» INSTRUCTIONS TO FOLLOW
Every entry that follows must be written out exactly, apart from its pictures.

» SUPPLIED DATA
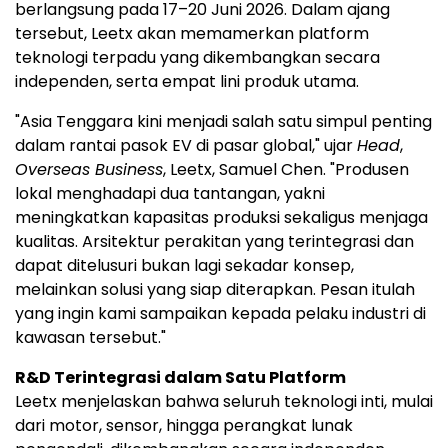
berlangsung pada 17–20 Juni 2026. Dalam ajang
tersebut, Leetx akan memamerkan platform
teknologi terpadu yang dikembangkan secara
independen, serta empat lini produk utama.
"Asia Tenggara kini menjadi salah satu simpul penting
dalam rantai pasok EV di pasar global," ujar
Head
,
Overseas Business
, Leetx, Samuel Chen. "Produsen
lokal menghadapi dua tantangan, yakni
meningkatkan kapasitas produksi sekaligus menjaga
kualitas. Arsitektur perakitan yang terintegrasi dan
dapat ditelusuri bukan lagi sekadar konsep,
melainkan solusi yang siap diterapkan. Pesan itulah
yang ingin kami sampaikan kepada pelaku industri di
kawasan tersebut."
R&D Terintegrasi dalam Satu Platform
Leetx menjelaskan bahwa seluruh teknologi inti, mulai
dari motor, sensor, hingga perangkat lunak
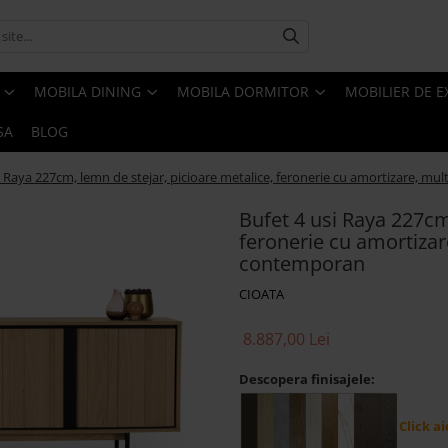
MOBILA DINING
MOBILA DORMITOR
MOBILIER DE E
SA
BLOG
i Raya 227cm, lemn de stejar, picioare metalice, feronerie cu amortizare, mult
Bufet 4 usi Raya 227cm
feronerie cu amortizare,
contemporan
CIOATA
8.887,00 Lei
Descopera finisajele:
Click ai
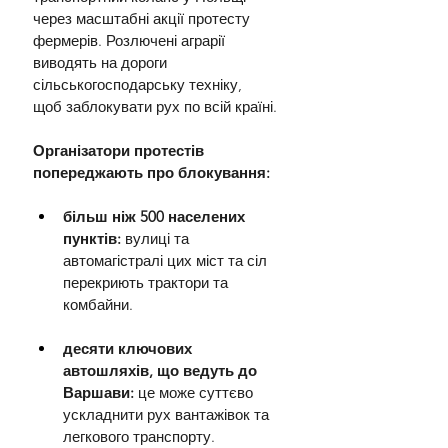
через масштабні акції протесту 
фермерів. Розлючені аграрії 
виводять на дороги 
сільськогосподарську техніку, 
щоб заблокувати рух по всій країні.
Організатори протестів 
попереджають про блокування:
більш ніж 500 населених 
пунктів:
 вулиці та 
автомагістралі цих міст та сіл 
перекриють трактори та 
комбайни.
десяти ключових 
автошляхів, що ведуть до 
Варшави:
 це може суттєво 
ускладнити рух вантажівок та 
легкового транспорту.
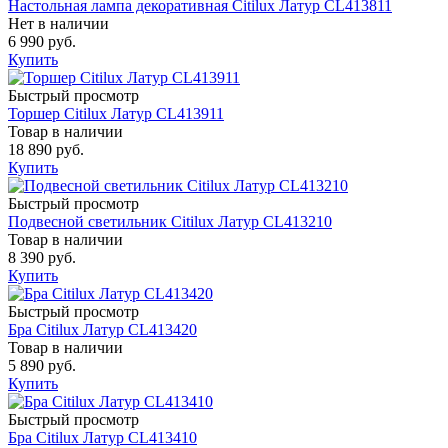
Настольная лампа декоративная Citilux Латур CL413811
Нет в наличии
6 990 руб.
Купить
Быстрый просмотр
Торшер Citilux Латур CL413911
Товар в наличии
18 890 руб.
Купить
Быстрый просмотр
Подвесной светильник Citilux Латур CL413210
Товар в наличии
8 390 руб.
Купить
Быстрый просмотр
Бра Citilux Латур CL413420
Товар в наличии
5 890 руб.
Купить
Быстрый просмотр
Бра Citilux Латур CL413410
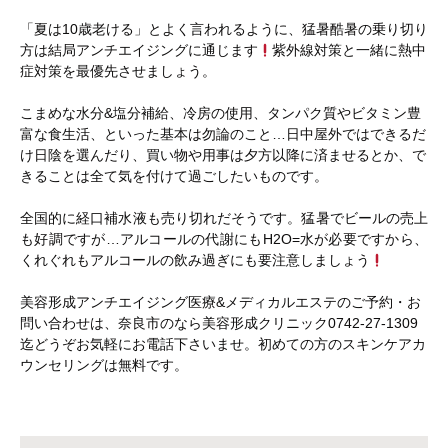
「夏は10歳老ける」とよく言われるように、猛暑酷暑の乗り切り
方は結局アンチエイジングに通じます
紫外線対策と一緒に熱中
症対策を最優先させましょう。
こまめな水分&塩分補給、冷房の使用、タンパク質やビタミン豊
富な食生活、といった基本は勿論のこと…日中屋外ではできるだ
け日陰を選んだり、買い物や用事は夕方以降に済ませるとか、で
きることは全て気を付けて過ごしたいものです。
全国的に経口補水液も売り切れだそうです。猛暑でビールの売上
も好調ですが…アルコールの代謝にもH2O=水が必要ですから、
くれぐれもアルコールの飲み過ぎにも要注意しましょう
美容形成アンチエイジング医療&メディカルエステのご予約・お
問い合わせは、奈良市のなら美容形成クリニック0742-27-1309
迄どうぞお気軽にお電話下さいませ。初めての方のスキンケアカ
ウンセリングは無料です。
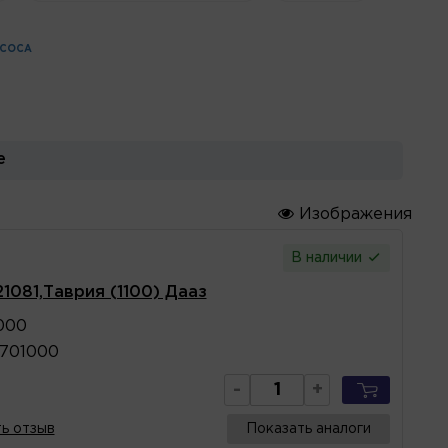
ДСОСА
е
Изображения
В наличии
1081,Таврия (1100) Дааз
000
0701000
-
+
ь отзыв
Показать аналоги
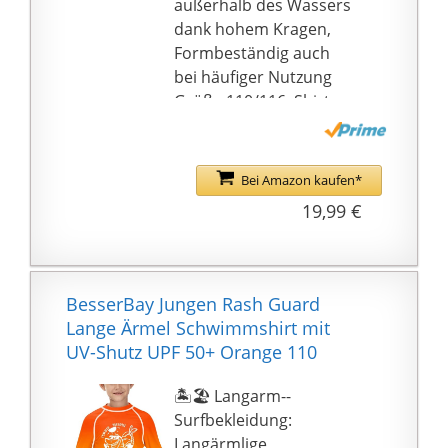
außerhalb des Wassers
dank hohem Kragen,
Formbeständig auch
bei häufiger Nutzung
Größe 110/116: Shirt
mit Reißverschluss an
der Brust mit
Reißverschlussgarage:
Bei Amazon kaufen*
Verhindert Kratzen an
19,99 €
Hals und Kinn
Leichte Reinigung und
Pflege:
Maschinenwaschbar
BesserBay Jungen Rash Guard
bei 30°C, Schnell
Lange Ärmel Schwimmshirt mit
trocknend - Waschen
UV-Shutz UPF 50+ Orange 110
vor dem ersten Tragen
empfohlen
🏝️🏖️ Langarm--
Lieferumfang: 1
Surfbekleidung:
Sterntaler
Langärmlige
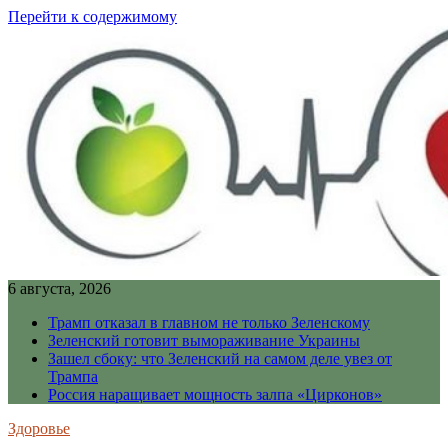
Перейти к содержимому
6 августа, 2026
Трамп отказал в главном не только Зеленскому
Зеленский готовит вымораживание Украины
Зашел сбоку: что Зеленский на самом деле увез от
Трампа
Россия наращивает мощность залпа «Цирконов»
Здоровье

» TASK OUTPUT
berlangsung pada 17–20 Juni 2026. Dalam ajang
tersebut, Leetx akan memamerkan platform
teknologi terpadu yang dikembangkan secara
independen, serta empat lini produk utama.
"Asia Tenggara kini menjadi salah satu simpul penting
dalam rantai pasok EV di pasar global," ujar
Head
,
Overseas Business
, Leetx, Samuel Chen. "Produsen
lokal menghadapi dua tantangan, yakni
meningkatkan kapasitas produksi sekaligus menjaga
kualitas. Arsitektur perakitan yang terintegrasi dan
dapat ditelusuri bukan lagi sekadar konsep,
melainkan solusi yang siap diterapkan. Pesan itulah
yang ingin kami sampaikan kepada pelaku industri di
kawasan tersebut."
R&D Terintegrasi dalam Satu Platform
Leetx menjelaskan bahwa seluruh teknologi inti, mulai
dari motor, sensor, hingga perangkat lunak
MOBILA DINING
MOBILA DORMITOR
MOBILIER DE E
SA
BLOG
i Raya 227cm, lemn de stejar, picioare metalice, feronerie cu amortizare, mult
Bufet 4 usi Raya 227cm
feronerie cu amortizare,
contemporan
CIOATA
8.887,00 Lei
Descopera finisajele:
Click ai
через масштабні акції протесту 
фермерів. Розлючені аграрії 
виводять на дороги 
сільськогосподарську техніку, 
щоб заблокувати рух по всій країні.
Організатори протестів 
попереджають про блокування:
більш ніж 500 населених 
пунктів:
 вулиці та 
автомагістралі цих міст та сіл 
перекриють трактори та 
комбайни.
десяти ключових 
автошляхів, що ведуть до 
Варшави:
 це може суттєво 
ускладнити рух вантажівок та 
легкового транспорту.
Настольная лампа декоративная Citilux Латур CL413811
Нет в наличии
6 990 руб.
Купить
Быстрый просмотр
Торшер Citilux Латур CL413911
Товар в наличии
18 890 руб.
Купить
Быстрый просмотр
Подвесной светильник Citilux Латур CL413210
Товар в наличии
8 390 руб.
Купить
Быстрый просмотр
Бра Citilux Латур CL413420
Товар в наличии
5 890 руб.
Купить
Быстрый просмотр
Бра Citilux Латур CL413410
「夏は10歳老ける」とよく言われるように、猛暑酷暑の乗り切り
方は結局アンチエイジングに通じます
紫外線対策と一緒に熱中
症対策を最優先させましょう。
こまめな水分&塩分補給、冷房の使用、タンパク質やビタミン豊
富な食生活、といった基本は勿論のこと…日中屋外ではできるだ
け日陰を選んだり、買い物や用事は夕方以降に済ませるとか、で
きることは全て気を付けて過ごしたいものです。
全国的に経口補水液も売り切れだそうです。猛暑でビールの売上
も好調ですが…アルコールの代謝にもH2O=水が必要ですから、
くれぐれもアルコールの飲み過ぎにも要注意しましょう
美容形成アンチエイジング医療&メディカルエステのご予約・お
問い合わせは、奈良市のなら美容形成クリニック0742-27-1309
迄どうぞお気軽にお電話下さいませ。初めての方のスキンケアカ
ウンセリングは無料です。
ДСОСА
е
Изображения
В наличии
1081,Таврия (1100) Дааз
000
0701000
-
+
ь отзыв
Показать аналоги
außerhalb des Wassers
dank hohem Kragen,
Formbeständig auch
bei häufiger Nutzung
Größe 110/116: Shirt
mit Reißverschluss an
der Brust mit
Reißverschlussgarage:
Bei Amazon kaufen*
Verhindert Kratzen an
19,99 €
Hals und Kinn
Leichte Reinigung und
Pflege:
Maschinenwaschbar
BesserBay Jungen Rash Guard
bei 30°C, Schnell
Lange Ärmel Schwimmshirt mit
trocknend - Waschen
UV-Shutz UPF 50+ Orange 110
vor dem ersten Tragen
empfohlen
🏝️🏖️ Langarm--
Lieferumfang: 1
Surfbekleidung:
Sterntaler
Langärmlige
Перейти к содержимому
6 августа, 2026
Трамп отказал в главном не только Зеленскому
Зеленский готовит вымораживание Украины
Зашел сбоку: что Зеленский на самом деле увез от
Трампа
Россия наращивает мощность залпа «Цирконов»
Здоровье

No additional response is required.